La memoria si popola di strisce di terra e rumori di onde sbattute contro la barca, si colora di grigio e degli orizzonti che solo il mare sa donare. Le vaste acque salate sono un fascino che ti afferra anche quando non c’è il sole ed il caldo che vorresti.
In fondo, affrontare ciò che non ci si aspetta e non si conosce, fa parte del viaggio, una spinta a superare barriere invisibili, ad adattarsi, ad escogitare strategie per godere della bellezza dei luoghi. followgrado tbnet
L’ultima volta che sono stato qui a Grado, il cielo era uno sfrecciare di nuvole, accompagnato da un vento freddo che a tratti lasciava liberi pezzi di cielo e puliva l’orizzonte, regalando visioni delle prealpi friulane imbiancate dalla prima neve.
Questa volta, la Bora, il forte vento dell’est, era tornata a trovarmi, sussurrando piccole folate già alla partenza dal porto. Il capitano era però ottimista e auspicava il bel tempo. Quello che potevo fare era lasciarmi andare, farmi trasportare, affamato di dettagli per me nuovi.
Poco dopo essere usciti dal porto già si apriva la laguna, uno spazio di confine tra terra e mare, ostacolo per le popolazioni barbariche del V secolo d.C. e ancora oggi barriera tra il mondo di là, fatto di campi e industrie e quello di qua, che viaggia verso l’Adriatico, verso l’Istria.
Le lagune mi affascinano da sempre – forse anche per questo ho trascorso 6 anni a Venezia – perché sono un mondo mutevole, che cambia con le maree, un microcosmo di animali e piante rare, uno spazio misterioso, che appare sempre diverso, in base alle condizioni del tempo e a quelle dell’animo.
Arrivato alla Valle del Moro, una valle da pesca, a poche miglia da Grado, di cui si vedono i palazzi lontani, sembra già di essere fuori dal mondo: una barca pigramente legata ad un palo, le reti da pesca che attendono pazienti, una casa solitaria disturbata solo dai miei passi e dal vento che comincia ad alzarsi.
Qui c’è una delle 8 unità che compone l’albergo diffuso della laguna di Grado, un’esperienza giovane, nata nel 2010: una rete di case padronali all’interno di valli da pesca, come in questo caso, o di casoni, le tipiche abitazioni dei pescatori delle lagune venete e friulane, in grado di ospitare 50 persone tutto l’anno.
Lontani dagli hotel e i palazzi, dai viali e dalle spiagge, qui la sensazione è netta, quella di essere stati trasportati fuori dal clima tipico delle località balneari. Qui non ci sono gelaterie e pizzerie, negozi o viavai di persone e lingue straniere, solo le maree con il loro costante e immutevole movimento, il profumo salmastro delle piante di laguna che si attacca alla pelle, il silenzio che ti fa voglia di dire “lasciatemi qui, venitemi a prendere tra qualche giorno!”.

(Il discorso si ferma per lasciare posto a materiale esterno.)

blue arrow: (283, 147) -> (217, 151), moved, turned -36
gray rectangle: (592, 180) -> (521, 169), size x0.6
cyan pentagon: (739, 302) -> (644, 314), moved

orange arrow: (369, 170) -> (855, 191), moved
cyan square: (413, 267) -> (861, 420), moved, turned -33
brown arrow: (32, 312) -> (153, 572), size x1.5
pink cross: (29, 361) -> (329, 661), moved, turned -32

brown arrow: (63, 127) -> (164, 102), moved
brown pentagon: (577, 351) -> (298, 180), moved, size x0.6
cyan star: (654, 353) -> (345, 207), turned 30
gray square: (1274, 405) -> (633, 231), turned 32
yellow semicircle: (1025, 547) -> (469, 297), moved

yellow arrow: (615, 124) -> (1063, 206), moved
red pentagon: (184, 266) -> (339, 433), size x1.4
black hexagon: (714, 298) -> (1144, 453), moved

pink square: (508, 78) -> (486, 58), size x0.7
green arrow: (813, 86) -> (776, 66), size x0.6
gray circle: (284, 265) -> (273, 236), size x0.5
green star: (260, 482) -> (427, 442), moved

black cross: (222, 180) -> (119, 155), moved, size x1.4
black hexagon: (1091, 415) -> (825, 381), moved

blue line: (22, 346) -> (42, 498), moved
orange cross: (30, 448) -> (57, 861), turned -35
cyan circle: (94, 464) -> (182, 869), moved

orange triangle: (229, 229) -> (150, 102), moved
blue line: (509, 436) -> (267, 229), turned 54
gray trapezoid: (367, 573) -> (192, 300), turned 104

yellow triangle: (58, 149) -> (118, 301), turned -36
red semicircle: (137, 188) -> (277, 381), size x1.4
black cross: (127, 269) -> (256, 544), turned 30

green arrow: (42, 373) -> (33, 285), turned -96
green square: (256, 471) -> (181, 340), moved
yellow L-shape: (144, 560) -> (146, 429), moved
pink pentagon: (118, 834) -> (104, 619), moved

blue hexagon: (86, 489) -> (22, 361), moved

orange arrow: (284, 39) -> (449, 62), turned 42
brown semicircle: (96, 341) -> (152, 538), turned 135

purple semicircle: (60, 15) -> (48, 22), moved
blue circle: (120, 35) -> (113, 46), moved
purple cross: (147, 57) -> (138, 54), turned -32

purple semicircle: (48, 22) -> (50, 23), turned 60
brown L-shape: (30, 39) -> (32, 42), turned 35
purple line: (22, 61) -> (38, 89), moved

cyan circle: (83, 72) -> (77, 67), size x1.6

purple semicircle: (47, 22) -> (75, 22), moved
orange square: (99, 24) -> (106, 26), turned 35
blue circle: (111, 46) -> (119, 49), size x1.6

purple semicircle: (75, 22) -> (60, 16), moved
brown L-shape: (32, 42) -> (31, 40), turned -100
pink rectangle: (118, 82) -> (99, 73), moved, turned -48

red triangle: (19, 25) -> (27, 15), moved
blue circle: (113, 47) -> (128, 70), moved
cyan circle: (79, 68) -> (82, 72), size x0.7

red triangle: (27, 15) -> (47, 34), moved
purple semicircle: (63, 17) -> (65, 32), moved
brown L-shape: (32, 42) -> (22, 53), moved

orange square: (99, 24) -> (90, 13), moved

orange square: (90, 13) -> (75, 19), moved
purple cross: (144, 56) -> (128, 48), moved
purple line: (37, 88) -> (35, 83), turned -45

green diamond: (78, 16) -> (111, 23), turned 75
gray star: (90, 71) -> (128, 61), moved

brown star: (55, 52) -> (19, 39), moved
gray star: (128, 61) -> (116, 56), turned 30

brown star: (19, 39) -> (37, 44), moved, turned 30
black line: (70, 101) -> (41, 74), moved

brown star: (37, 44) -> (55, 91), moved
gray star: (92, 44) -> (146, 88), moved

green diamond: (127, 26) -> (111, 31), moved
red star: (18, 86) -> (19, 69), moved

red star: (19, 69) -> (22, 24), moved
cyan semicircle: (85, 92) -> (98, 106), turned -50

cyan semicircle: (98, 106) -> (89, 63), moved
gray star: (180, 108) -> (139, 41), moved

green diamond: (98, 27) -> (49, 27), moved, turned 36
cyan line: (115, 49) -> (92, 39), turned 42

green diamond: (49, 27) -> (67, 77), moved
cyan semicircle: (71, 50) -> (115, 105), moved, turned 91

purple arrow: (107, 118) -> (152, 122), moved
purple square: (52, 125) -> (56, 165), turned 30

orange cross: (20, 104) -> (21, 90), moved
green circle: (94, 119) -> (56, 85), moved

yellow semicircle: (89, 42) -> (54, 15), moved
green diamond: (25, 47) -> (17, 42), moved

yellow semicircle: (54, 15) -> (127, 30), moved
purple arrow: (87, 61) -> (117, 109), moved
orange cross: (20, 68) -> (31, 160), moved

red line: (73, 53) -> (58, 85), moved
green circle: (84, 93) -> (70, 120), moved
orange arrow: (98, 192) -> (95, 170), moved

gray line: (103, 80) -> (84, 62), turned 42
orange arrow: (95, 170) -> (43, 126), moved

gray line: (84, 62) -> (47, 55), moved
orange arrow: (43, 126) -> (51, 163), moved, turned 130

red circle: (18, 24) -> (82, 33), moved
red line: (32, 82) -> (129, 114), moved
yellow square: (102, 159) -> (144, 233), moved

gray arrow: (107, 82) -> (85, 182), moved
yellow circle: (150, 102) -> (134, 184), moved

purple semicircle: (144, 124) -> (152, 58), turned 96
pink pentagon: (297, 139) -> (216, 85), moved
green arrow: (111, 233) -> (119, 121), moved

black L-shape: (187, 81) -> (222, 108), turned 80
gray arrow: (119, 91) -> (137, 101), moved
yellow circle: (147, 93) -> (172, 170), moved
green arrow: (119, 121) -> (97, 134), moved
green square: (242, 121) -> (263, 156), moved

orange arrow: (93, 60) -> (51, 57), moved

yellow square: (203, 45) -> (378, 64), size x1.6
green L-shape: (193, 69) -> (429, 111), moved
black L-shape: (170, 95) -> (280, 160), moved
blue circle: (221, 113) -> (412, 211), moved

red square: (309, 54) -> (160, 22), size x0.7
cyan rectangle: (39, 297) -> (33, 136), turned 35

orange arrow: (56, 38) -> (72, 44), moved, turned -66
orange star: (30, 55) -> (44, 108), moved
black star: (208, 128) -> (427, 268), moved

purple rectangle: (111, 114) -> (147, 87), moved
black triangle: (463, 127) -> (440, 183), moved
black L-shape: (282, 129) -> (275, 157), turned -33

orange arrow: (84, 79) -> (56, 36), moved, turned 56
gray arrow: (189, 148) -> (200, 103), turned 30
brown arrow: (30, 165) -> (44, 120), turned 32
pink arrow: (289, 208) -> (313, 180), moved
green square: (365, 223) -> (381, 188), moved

Le case si possono affittare tutto l’anno, perché dotate di riscaldamento, è non è difficile immaginarsi ben vestiti, con una tazza calda in mano mentre si fissa il tramonto che incendia questo piccolo mare, salato e dolce, anche d’inverno.
La fantasia salpa ed è ora di prendere una piccola barca, che si può noleggiare anche senza patente nautica, e con la dovuta attenzione che si deve agli ambienti naturali, scivolare sulle acque attorniate da un piccolo mondo a sé, dove emergono altre 200 isole, tra canali e spazi più aperti.
La mia barca dei sogni mi porta più lontano, nel silenzio di questo ecosistema delicato e mi fa fermare, immobile e senza fretta, senza bisogno di pensare, prima che la notte chiuda il giorno, ad osservare il volo di qualche raro uccello.